Don't blame Floyd Abrams if his clients insist on putting muddled but journalist-friendly First Amendment precedents at risk

Howard Bashman in How Appealing points us to this review by The New Republic Online's Alexander Barnes Dryer of First Amendment lawyer Floyd Abrams' new book, Speaking Freely: Trials of the First Amendment.  I haven't read the book yet, but Mr. Dryer's review focuses mainly on a subject I've blogged about quite a bit — Mr. Abrams' tactical and strategic choices in representing MSM journalists Judith Miller and Matt Cooper in the Plame affair. Mr. Dryer writes (links in original):

In retrospect, it's difficult to criticize the approach Bickel and Abrams ultimately took [in the Pentagon Papers case], given that the outcome — a near-total ban by the Court on any "prior restraint" of speech — was so favorable to civil libertarians. But as Bickel understood, even the Pentagon Papers triumph came at some cost, for it marked a new delineation of what the First Amendment did and didn't allow. Abrams argues that the government's challenge led to this delineation, but it is undeniable that the First Amendment defense he and Bickel presented led to it as well, for it allowed the Court to rule on the Amendment itself. Anytime the courts are given such power ["such an opportunity" might be a more apt phrase here than "such power" — Beldar], the First Amendment is at risk.

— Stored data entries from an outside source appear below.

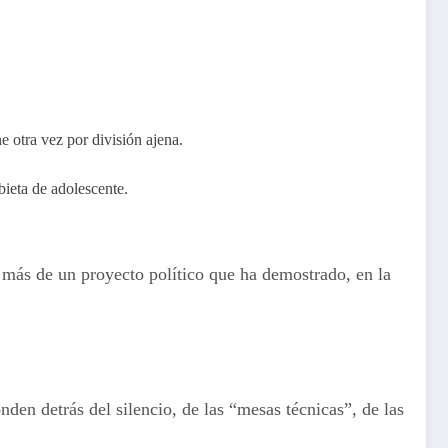
ne otra vez por división ajena.
bieta de adolescente.
s más de un proyecto político que ha demostrado, en la
den detrás del silencio, de las “mesas técnicas”, de las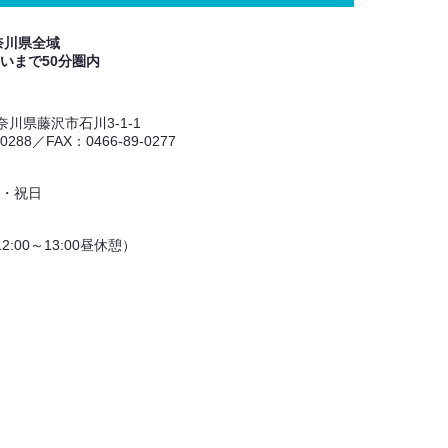
奈川県全域
いまで50分圏内
 神奈川県藤沢市石川3-1-1
-0288／FAX：0466-89-0277
・祝日
（12:00～13:00昼休憩）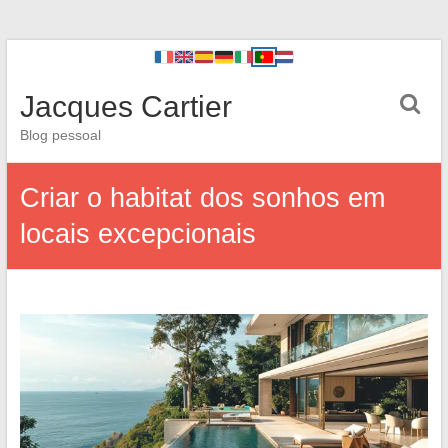
Jacques Cartier
Blog pessoal
Criar o habitat dos sonhos em
locais excepcionais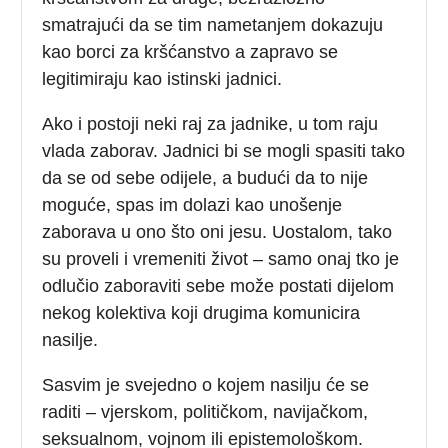
smatrajući da se tim nametanjem dokazuju
kao borci za kršćanstvo a zapravo se
legitimiraju kao istinski jadnici.
Ako i postoji neki raj za jadnike, u tom raju
vlada zaborav. Jadnici bi se mogli spasiti tako
da se od sebe odijele, a budući da to nije
moguće, spas im dolazi kao unošenje
zaborava u ono što oni jesu. Uostalom, tako
su proveli i vremeniti život – samo onaj tko je
odlučio zaboraviti sebe može postati dijelom
nekog kolektiva koji drugima komunicira
nasilje.
Sasvim je svejedno o kojem nasilju će se
raditi – vjerskom, političkom, navijačkom,
seksualnom, vojnom ili epistemološkom.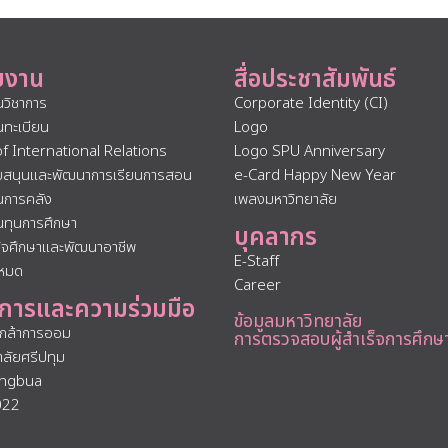
ยงาน
สื่อประชาสัมพันธ์
นวิชาการ
Corporate Identity (CI)
นทะเบียน
Logo
of International Relations
Logo SPU Anniversary
ับสนุนและพัฒนาการเรียนการสอน
e-Card Happy New Year
นการคลัง
เพลงมหาวิทยาลัย
นทุนการศึกษา
บุคลากร
กิจศึกษาและพัฒนาอาชีพ
E-Staff
งหมด
Career
การและความร่วมมือ
ข้อมูลมหาวิทยาลัย
นกล้าการออม
การตรวจสอบผู้สำเร็จการศึกษ
าลัยศรีปทุม
ngbua
022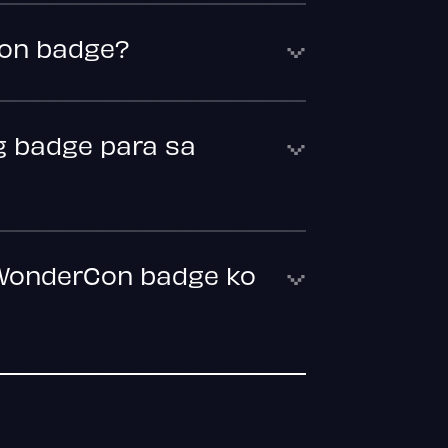
Con badge?
g badge para sa
 WonderCon badge ko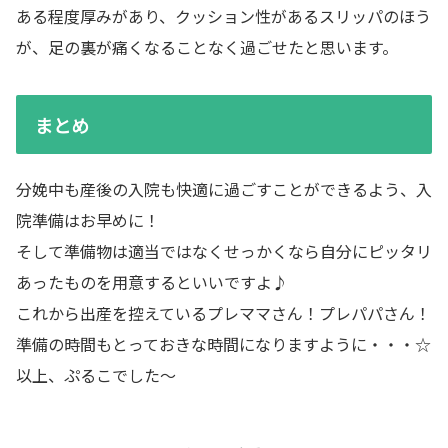
ある程度厚みがあり、クッション性があるスリッパのほう
が、足の裏が痛くなることなく過ごせたと思います。
まとめ
分娩中も産後の入院も快適に過ごすことができるよう、入
院準備はお早めに！
そして準備物は適当ではなくせっかくなら自分にピッタリ
あったものを用意するといいですよ♪
これから出産を控えているプレママさん！プレパパさん！
準備の時間もとっておきな時間になりますように・・・☆
以上、ぷるこでした～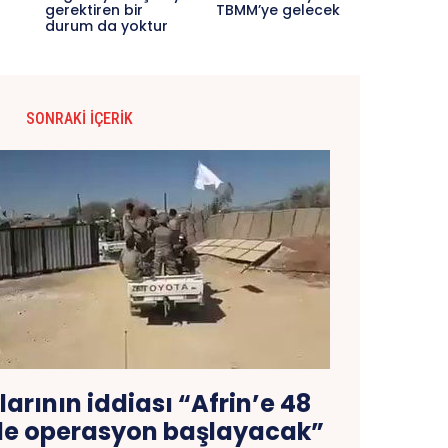
gerektiren bir
TBMM’ye gelecek
durum da yoktur
SONRAKI İÇERIK
rının iddiası “Afrin’e 48
nde operasyon başlayacak”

Nowhere is this danger more apparent than in Abrams's current case, defending journalists Judith Miller and Matthew Cooper from a government subpoena over their confidential sources. Abrams is basing his case on the First Amendment. But as two authors of the act under which the reporters are being subpoenaed have written, it's not even clear an investigation (let alone subpoenas) is justified, given the specifics of the case. Jack Shafer has made a compelling argument that Miller and Cooper should reject Abrams and his First Amendment-based defense of them. A narrower defense, based solely on the act in question, might lead to surer victory.

As I argued in my previous lengthy post (and see also the more recent commentary and links over at Just One Minute), I continue to believe that it's absolutely ridiculous to suggest that reluctant witnesses, whether from the press or otherwise, have legal standing to abort altogether a criminal investigation that has not yet gotten out of the grand jury investigation stage. We have an entire criminal justice system that emphatically does not turn on such witnesses' assessment of whether a crime has been committed or how criminal statutes ought to be applied to facts to which neither they nor we are fully privy — facts that by definition the prosecutor and grand jury have not yet fully plumbed themselves.

It is awfully amusing, though, to watch the angst develop on the left as this case progresses. And for all my regard for Floyd Abrams — whom I hope is indeed counseling his press clients as to the big-picture strategic aspects of the precedents he might set, or fail to set, or even erode, while representing them in court — I continue to believe that folks like Mr. Dryer and Slate's Jack Shafer are misdirecting their fretting. Mr. Abrams is, ultimately, not a principal here; he's an advocate, and he's ethically required to follow his clients' directions.

If they think the facts of this particular criminal investigation (what we know about them, anyway) don't present a good pattern to put "at risk" the concededly muddled state of federal precedent on whether there is, or ought to be, a federal common-law "shield privilege" or even more fundamental First Amendment precedents, then Mr. Dryer and Mr. Shafer should be talking not to Mr. Abrams, but to his clients (Miller and Cooper) and their employers (the New York Times and Time magazine). Other reporters apparently have managed to avoid outright defiance of grand jury subpoenas in this case, perhaps by obtaining their confidential informants' consent to waiving confidentiality or otherwise.

In short, if Mr. Dryer and Mr. Shafer think that this case unjustifiably puts First Amendment law at risk — and I certainly agree with Mr. Dryer that the current "ambiguity regarding the right to confidential sources often works in journalists' favor" — they need to tell Matt and Judy to cop a plea, cut a deal, and give up their sources instead of insisting on being martyrs. Don't blame Floyd, First Amendment icon though he justly has become.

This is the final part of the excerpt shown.